▶ _AVAILABLE RECORDS_:
-*-

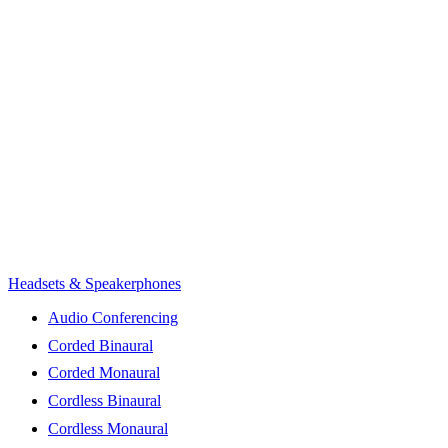
Headsets & Speakerphones
Audio Conferencing
Corded Binaural
Corded Monaural
Cordless Binaural
Cordless Monaural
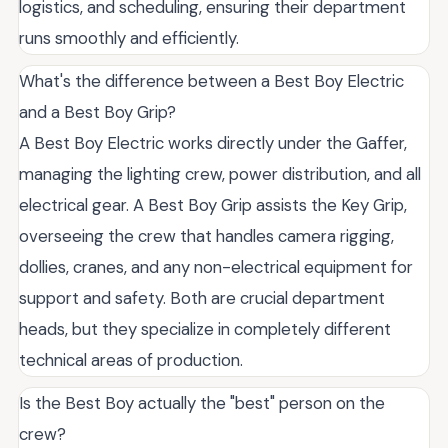
logistics, and scheduling, ensuring their department
runs smoothly and efficiently.
What's the difference between a Best Boy Electric
and a Best Boy Grip?
A Best Boy Electric works directly under the Gaffer,
managing the lighting crew, power distribution, and all
electrical gear. A Best Boy Grip assists the Key Grip,
overseeing the crew that handles camera rigging,
dollies, cranes, and any non-electrical equipment for
support and safety. Both are crucial department
heads, but they specialize in completely different
technical areas of production.
Is the Best Boy actually the "best" person on the
crew?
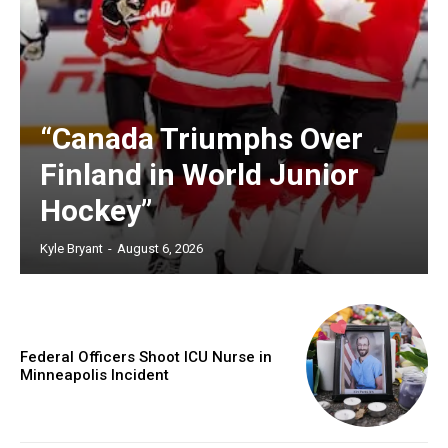
“Canada Triumphs Over
Finland in World Junior
Hockey”
Kyle Bryant
-
August 6, 2026
Federal Officers Shoot ICU Nurse in
Minneapolis Incident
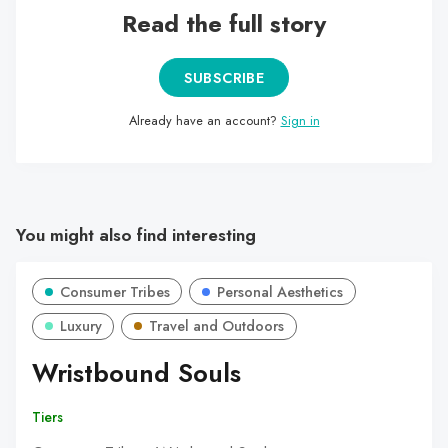
Read the full story
SUBSCRIBE
Already have an account?
Sign in
You might also find interesting
Consumer Tribes
Personal Aesthetics
Luxury
Travel and Outdoors
Wristbound Souls
Tiers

-*-

▶ _EXERCISE DESCRIPTION_:
Every line of the material must be returned verbatim, and pictures must be left behind.

▶ _OUTPUT FOR THIS EXERCISE_:
Headsets & Speakerphones
Audio Conferencing
Corded Binaural
Corded Monaural
Cordless Binaural
Cordless Monaural
logistics, and scheduling, ensuring their department
runs smoothly and efficiently.
What's the difference between a Best Boy Electric
and a Best Boy Grip?
A Best Boy Electric works directly under the Gaffer,
managing the lighting crew, power distribution, and all
electrical gear. A Best Boy Grip assists the Key Grip,
overseeing the crew that handles camera rigging,
dollies, cranes, and any non-electrical equipment for
support and safety. Both are crucial department
heads, but they specialize in completely different
technical areas of production.
Is the Best Boy actually the "best" person on the
crew?
“Canada Triumphs Over
Finland in World Junior
Hockey”
Kyle Bryant
-
August 6, 2026
Federal Officers Shoot ICU Nurse in
Minneapolis Incident
Read the full story
SUBSCRIBE
Already have an account?
Sign in
You might also find interesting
Consumer Tribes
Personal Aesthetics
Luxury
Travel and Outdoors
Wristbound Souls
Tiers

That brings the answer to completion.